__Problem description__
Could you filter the records below and keep only the lines with the word "each"?

__Supplied information__
┄┄┄┄┄┄┄┄┄┄
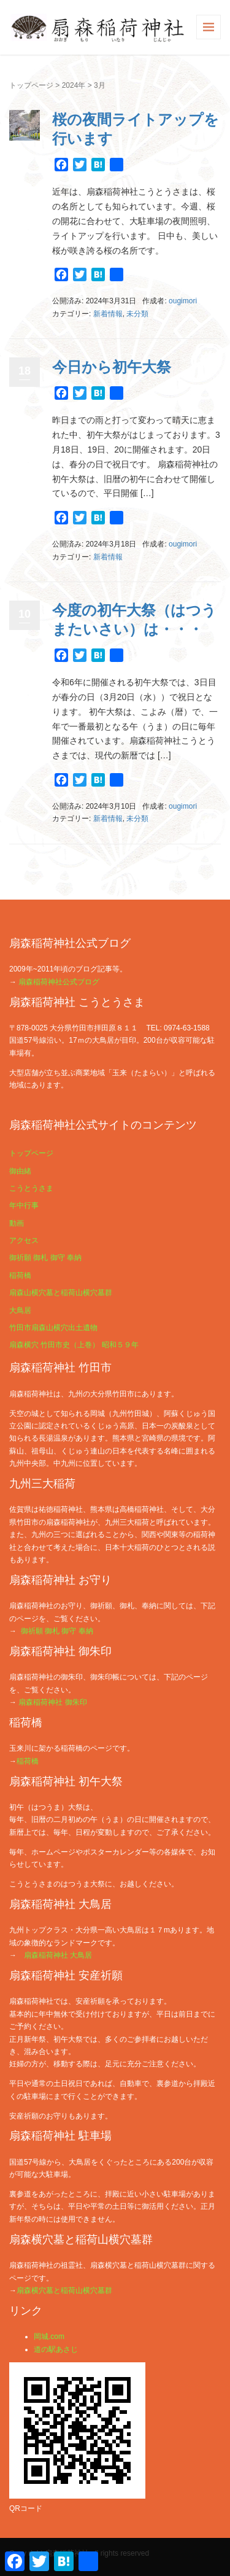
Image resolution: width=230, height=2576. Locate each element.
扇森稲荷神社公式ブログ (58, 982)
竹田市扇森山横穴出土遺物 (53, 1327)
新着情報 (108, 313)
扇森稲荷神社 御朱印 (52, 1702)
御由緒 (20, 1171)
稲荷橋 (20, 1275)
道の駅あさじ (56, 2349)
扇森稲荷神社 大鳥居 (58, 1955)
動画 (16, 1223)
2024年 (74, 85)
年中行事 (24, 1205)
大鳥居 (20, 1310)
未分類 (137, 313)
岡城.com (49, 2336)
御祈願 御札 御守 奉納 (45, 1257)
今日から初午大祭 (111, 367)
┄┄┄┄┄┄┄┄┄┄
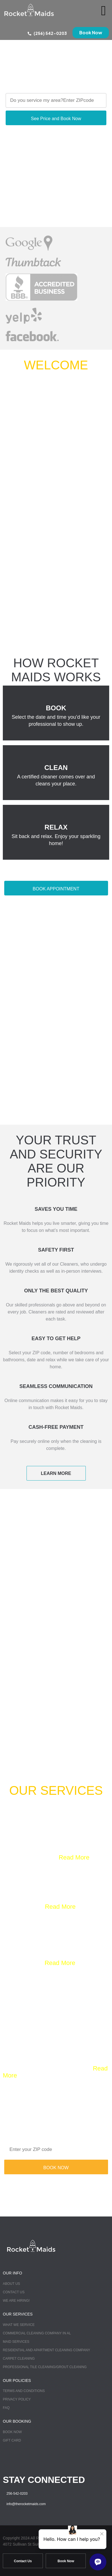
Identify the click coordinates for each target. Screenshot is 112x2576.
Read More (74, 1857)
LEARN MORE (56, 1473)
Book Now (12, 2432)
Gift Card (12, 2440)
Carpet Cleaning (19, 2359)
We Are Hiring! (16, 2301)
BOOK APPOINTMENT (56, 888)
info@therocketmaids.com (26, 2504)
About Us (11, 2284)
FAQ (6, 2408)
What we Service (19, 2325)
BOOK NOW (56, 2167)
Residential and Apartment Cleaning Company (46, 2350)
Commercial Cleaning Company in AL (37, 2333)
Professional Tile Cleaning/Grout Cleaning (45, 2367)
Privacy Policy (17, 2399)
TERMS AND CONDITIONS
┄┄┄┄┄┄┄┄┄┄
__Result__
Image resolution: width=230, height=2576. Locate each element.
Identify the click coordinates for each target. Screenshot is 112x2576.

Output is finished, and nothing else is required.